2. The intelligent natural gas cut-off device according to claim 1, characterized in that: The bottom of the front collecting plate (4) and the rear collecting plate (5) are both fixedly connected to the mounting plate (10). A gas sensor (6) is fixedly connected to the middle of the front end face of the front collecting plate (4). A sensor probe (11) is fixedly connected to the output end of the gas sensor (6). A controller (7) is fixedly connected to the right side of the front end face of the front collecting plate (4). The middle of the front side inside the front collecting plate (4) is slidably connected to the outside of the sensor probe (11). The top rear end of the front collecting plate (4) is in contact with the top front end of the rear collecting plate (5).
3. The intelligent natural gas cut-off device according to claim 2, characterized in that: The gas sensor (6) is electrically connected to the controller (7), and the controller (7) is electrically connected to the electric valve (3). The end of the sensor probe (11) away from the gas sensor (6) is set in the flow groove (8) opened inside the front collection plate (4).

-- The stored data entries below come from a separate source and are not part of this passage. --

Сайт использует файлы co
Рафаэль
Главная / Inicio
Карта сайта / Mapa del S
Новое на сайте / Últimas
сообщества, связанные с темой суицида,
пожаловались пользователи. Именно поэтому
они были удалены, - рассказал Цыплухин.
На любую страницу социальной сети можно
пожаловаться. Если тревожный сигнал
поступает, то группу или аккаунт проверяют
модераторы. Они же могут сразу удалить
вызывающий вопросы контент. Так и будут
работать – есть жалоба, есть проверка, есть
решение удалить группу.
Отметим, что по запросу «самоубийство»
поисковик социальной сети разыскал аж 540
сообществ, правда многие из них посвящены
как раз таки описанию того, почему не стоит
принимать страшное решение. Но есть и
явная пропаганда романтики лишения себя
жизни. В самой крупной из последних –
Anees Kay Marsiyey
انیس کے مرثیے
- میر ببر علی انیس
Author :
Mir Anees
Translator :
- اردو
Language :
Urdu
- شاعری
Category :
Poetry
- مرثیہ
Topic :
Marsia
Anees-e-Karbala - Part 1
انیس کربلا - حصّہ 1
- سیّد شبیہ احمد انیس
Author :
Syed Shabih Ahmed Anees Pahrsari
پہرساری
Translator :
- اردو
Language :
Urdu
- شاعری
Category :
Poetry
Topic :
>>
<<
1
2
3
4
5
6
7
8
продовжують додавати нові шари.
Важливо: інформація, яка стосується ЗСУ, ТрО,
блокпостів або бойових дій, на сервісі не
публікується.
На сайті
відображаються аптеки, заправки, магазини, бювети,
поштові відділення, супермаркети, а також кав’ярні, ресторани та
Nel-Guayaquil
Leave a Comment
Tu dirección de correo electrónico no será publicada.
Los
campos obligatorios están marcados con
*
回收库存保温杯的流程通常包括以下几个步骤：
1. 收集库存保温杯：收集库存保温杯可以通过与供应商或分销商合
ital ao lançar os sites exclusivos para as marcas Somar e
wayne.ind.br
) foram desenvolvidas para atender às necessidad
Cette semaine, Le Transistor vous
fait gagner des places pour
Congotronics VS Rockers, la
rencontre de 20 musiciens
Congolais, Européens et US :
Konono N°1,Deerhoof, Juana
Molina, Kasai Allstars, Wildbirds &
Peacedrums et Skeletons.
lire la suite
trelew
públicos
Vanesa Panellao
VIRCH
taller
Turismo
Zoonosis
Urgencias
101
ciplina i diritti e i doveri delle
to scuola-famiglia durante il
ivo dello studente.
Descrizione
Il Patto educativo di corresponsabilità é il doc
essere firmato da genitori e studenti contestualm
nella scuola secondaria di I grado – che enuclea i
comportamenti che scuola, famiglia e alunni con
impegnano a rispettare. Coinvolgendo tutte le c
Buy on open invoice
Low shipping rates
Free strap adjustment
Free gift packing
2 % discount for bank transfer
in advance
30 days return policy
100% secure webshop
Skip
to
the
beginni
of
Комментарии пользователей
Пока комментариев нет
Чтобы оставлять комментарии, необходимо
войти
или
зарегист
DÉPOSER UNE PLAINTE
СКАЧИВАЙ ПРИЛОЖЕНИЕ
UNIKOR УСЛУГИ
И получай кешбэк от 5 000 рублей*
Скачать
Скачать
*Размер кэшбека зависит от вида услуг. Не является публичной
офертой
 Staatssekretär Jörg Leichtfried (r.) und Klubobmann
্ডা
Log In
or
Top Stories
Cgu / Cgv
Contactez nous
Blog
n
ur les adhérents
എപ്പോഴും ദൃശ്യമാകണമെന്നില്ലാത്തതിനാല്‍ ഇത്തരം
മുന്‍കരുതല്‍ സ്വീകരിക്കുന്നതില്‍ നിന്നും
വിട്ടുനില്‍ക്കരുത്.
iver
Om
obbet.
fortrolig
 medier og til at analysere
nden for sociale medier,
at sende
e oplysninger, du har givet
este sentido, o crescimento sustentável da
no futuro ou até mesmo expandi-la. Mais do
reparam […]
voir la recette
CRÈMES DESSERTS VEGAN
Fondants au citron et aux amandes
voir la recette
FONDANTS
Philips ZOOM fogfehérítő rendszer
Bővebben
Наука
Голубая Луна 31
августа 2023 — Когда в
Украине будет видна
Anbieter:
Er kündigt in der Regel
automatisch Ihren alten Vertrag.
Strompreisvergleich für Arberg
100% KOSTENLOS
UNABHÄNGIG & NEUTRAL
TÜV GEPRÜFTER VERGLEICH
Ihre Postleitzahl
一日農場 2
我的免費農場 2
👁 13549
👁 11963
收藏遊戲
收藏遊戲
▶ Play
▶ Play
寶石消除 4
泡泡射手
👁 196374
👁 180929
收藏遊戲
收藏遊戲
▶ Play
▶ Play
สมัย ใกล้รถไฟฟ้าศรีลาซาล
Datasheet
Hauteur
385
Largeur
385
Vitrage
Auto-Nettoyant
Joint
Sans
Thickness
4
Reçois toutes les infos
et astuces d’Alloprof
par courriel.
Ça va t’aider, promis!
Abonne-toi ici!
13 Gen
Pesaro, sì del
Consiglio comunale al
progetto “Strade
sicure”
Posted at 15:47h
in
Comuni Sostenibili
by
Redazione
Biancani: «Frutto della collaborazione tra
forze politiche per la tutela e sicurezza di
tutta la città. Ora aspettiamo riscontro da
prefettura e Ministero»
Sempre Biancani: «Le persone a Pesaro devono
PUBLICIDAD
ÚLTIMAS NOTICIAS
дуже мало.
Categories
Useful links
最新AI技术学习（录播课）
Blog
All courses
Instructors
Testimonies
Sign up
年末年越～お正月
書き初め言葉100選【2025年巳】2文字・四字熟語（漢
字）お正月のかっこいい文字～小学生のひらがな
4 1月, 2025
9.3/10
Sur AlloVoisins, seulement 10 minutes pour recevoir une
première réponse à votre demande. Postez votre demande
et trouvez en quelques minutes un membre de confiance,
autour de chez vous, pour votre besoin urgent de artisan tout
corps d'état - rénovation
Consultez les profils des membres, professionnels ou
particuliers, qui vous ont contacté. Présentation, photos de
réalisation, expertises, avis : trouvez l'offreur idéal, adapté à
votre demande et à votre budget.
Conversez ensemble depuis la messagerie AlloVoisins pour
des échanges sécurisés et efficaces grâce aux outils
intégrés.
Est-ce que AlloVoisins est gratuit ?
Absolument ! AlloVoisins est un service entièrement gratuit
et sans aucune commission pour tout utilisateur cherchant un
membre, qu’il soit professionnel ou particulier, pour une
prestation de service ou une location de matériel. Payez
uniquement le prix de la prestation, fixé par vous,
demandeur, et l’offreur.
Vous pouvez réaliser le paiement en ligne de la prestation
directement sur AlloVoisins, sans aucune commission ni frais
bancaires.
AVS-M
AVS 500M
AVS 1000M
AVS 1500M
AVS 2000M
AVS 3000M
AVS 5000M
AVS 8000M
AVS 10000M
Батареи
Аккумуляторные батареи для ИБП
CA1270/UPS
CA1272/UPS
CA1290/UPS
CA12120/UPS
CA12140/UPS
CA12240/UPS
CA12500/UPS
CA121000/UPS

4. The intelligent natural gas cut-off device according to claim 2, characterized in that: The natural gas pipeline (1) is provided with several sections, and the manual valve (2) and the electric valve (3) are respectively connected to one section of the natural gas pipeline (1). The number of controllers (7) is one, and the controller (7) is fixed on the right side of the front end face of the front collection plate (4) on the outside of the natural gas pipeline (1) connected to the electric valve (3).
5. A smart natural gas cut-off device according to claim 2, characterized in that: There are two mounting plates (10), and the mounting plates (10) are located at the bottom inner side of the front collecting plate (4) and the rear collecting plate (5). The mounting plates (10) have bolt holes arranged from left to right inside.